[WHAT IS BEING ASKED]: For this exercise, write out exactly the lines from the line containing "might throw in competitive advertising and" through the last line of the records, and no other lines.

Saved entries

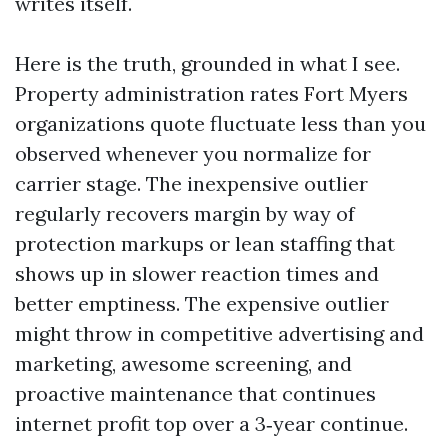
writes itself.
Here is the truth, grounded in what I see.
Property administration rates Fort Myers
organizations quote fluctuate less than you
observed whenever you normalize for
carrier stage. The inexpensive outlier
regularly recovers margin by way of
protection markups or lean staffing that
shows up in slower reaction times and
better emptiness. The expensive outlier
might throw in competitive advertising and
marketing, awesome screening, and
proactive maintenance that continues
internet profit top over a 3‑year continue.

[REPLY TO THE TASK]:
might throw in competitive advertising and
marketing, awesome screening, and
proactive maintenance that continues
internet profit top over a 3‑year continue.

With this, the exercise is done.